After a few months of being married, I realized that this wasn’t what I had signed up for and I spent more time leaving my drunken husband than I actually spent with him, but I always went back, until the last time. I had gone back to my hometown and lived with my mom for six months. I had a job and a car and I was settling in to my new life as single parent. My husband called almost daily begging me to come back with our daughter and be the family that we were supposed to be. That is what I wanted and I was so happy that he realized what he would lose if he didn’t stay out of the bars. He had missed his daughter’s first steps and her first birthday. I actually felt guilty about that.

So, I sold my car, quit my job and went back. He had moved us to a nicer apartment and was staying out of the bars and I had my happy family. He had to leave town almost every other weekend to pick up supplies for his job in a neighboring state. I would cook him meals that he would take with him and all of his favorite treats. I was happy, my daughter was happy and he was happy. I knew I made a good decision in giving it another shot. He had changed. I had a part time job, purchased a car, and was settling in to the life I wanted.

After about seven weeks of my newfound bliss, one day when he was out of town, I was dusting the top of the refrigerator and found the letters. Apparently, less than a week after I left him to go home to my mother, he had moved in with another woman.
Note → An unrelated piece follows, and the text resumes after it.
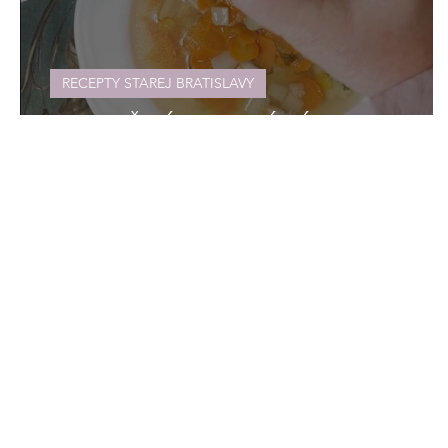
RECEPTY STAREJ BRATISLAVY
TRADIČNÝ KURACÍ VÝVAR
Every other weekend he was not driving out of town but spending the weekend with her. I always wondered if she enjoyed my cooking as much as she enjoyed my husband. He was due back home in about an hour. I stewed and the rage grew. I packed up my daughter’s clothes and my clothes and loaded my car. I was going to be gone before he came home. As I was putting my daughter in her car seat, he pulled into the parking lot in his van.

My intentions truly were to just drive off into the sunset but that is not what happened. As he stepped out of the van and came towards me, I picked up a large rock. It was heavy. He was a good distance from me but I threw it with everything I had and I aimed for his head. Gravity did what gravity does and the rock hit him where the infidelity started. He was bent over in agony and I got in my car and backed out of my parking spot. My intentions were to ride off into the sunset but again, that is not what happened. I do not remember making a conscious decision to do what I did next. I would never put my child in danger but on that day I did. Instead of just driving off I drove right into the middle of his van crumpling the doors and smashing the front of my car. Then, I backed up and drove off into the sunset. I am not normally a violent person but obviously, I can be. I was twenty years old at the time of this incident and I would like to think that with age and wisdom comes more self-control. I hope this theory is never tested.

another bob
6th October 2012, 19:27
The Last Time

"Heaven has no rage like love to hatred turned / Nor hell a fury like a woman scorned."…William Congreve..... I am not normally a violent person but obviously, I can be. I was twenty years old at the time of this incident and I would like to think that with age and wisdom comes more self-control. I hope this theory is never tested.

Strong story, Sleepy, and Thank You for sharing it! Realy appreciate you taking the effort to examine that part of your life here with us!

It seems that most of us are here for the purpose of self-discovery, to see what we are made of. This is what life's tests are comprised of, and as we get clear, we come to recognize that we ourselves are the authors of those tests.

The ego function is like a tool in this respect, in that it digs into the nooks and secret crannies of our being, to shine a telling light and reveal to us just what we are really all about, when push comes to shove, as it were, and then its purpose is fullfilled.

We will continue to be tested until the reason for the test is rendered obsolete, in the light of our own stable awareness and adaptation to the higher stages of our development.

Blessings!

sleepy
6th October 2012, 19:32
Another Bob,

At that time in my life, it really felt like my world was ending. I do believe that now....I know better.